GIVEN INFORMATION —
□ □ □ □ □ □ □
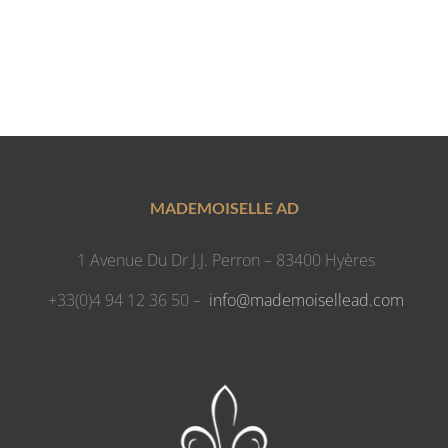
MADEMOISELLE AD
1 Avenue Du Dr J.J. Perron – 83400 Hyères
+33(0)4 94 12 36 50 –
info@mademoisellead.com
□ □ □ □ □ □ □
TASK DIRECTIONS — Without the pictures, repeat the listing exactly as it reads.

ANSWER BOX —
MADEMOISELLE AD
1 Avenue Du Dr J.J. Perron – 83400 Hyères
+33(0)4 94 12 36 50 –
info@mademoisellead.com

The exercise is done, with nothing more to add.